15. The display panel of claim 12 , wherein the data write module comprises a first transistor; the storage module comprises a first capacitor; and the first potential adjustment module comprises a second transistor; wherein a first electrode of the first transistor is configured for obtaining the data signal; a second electrode of the first transistor is electrically connected to the first node; a gate of the first transistor is in control of a scan signal; a first plate of the first capacitor is electrically connected to the first node; a second plate of the first capacitor is electrically connected to the first level signal end; a gate of the second transistor is electrically connected to the first node; a first electrode of the second transistor is electrically connected to the first level signal end; and a second electrode of the second transistor is electrically connected to the second node.

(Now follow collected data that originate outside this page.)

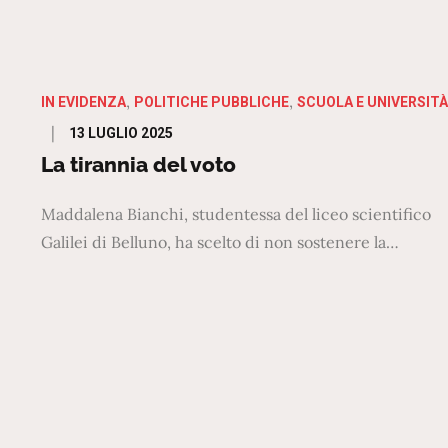
IN EVIDENZA
POLITICHE PUBBLICHE
SCUOLA E UNIVERSITÀ
Posted
13 LUGLIO 2025
on
La tirannia del voto
Maddalena Bianchi, studentessa del liceo scientifico
Galilei di Belluno, ha scelto di non sostenere la…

16. The display panel of claim 12 , wherein the second potential adjustment module comprises a third transistor, wherein a gate of the third transistor is electrically connected to the first level signal end, a first electrode of the third transistor is configured for obtaining a potential adjustment pulse signal, and a second electrode of the third transistor is electrically connected to the second node.

17. The display panel of claim 12 , wherein the comparison module comprises a comparator; a positive phase input end of the comparator is the first input end of the comparison module; an inverting input end of the comparator is the second input end of the comparison module; a first power supply end of the comparator is electrically connected to the first level signal end, and a second power supply end of the comparator is electrically connected to a second level signal end.

18. The display panel of claim 17 , wherein the comparison module farther comprises an inverter unit, wherein an output end of the comparator is electrically connected to an input end of the inverter unit; an output end of the inverter unit is the output end of the comparison module; and the inverter unit comprises at least one inverter connected in sequence.

19. The display panel of claim 12 , wherein the light emission control module comprises a fourth transistor, wherein a gate of the fourth transistor is the control end of the light emission control module, a first electrode of the fourth transistor is electrically connected to a first power supply signal end, and a second electrode of the fourth transistor is the output end of the light emission control module.

20. A display device, comprising the display panel of claim 12 .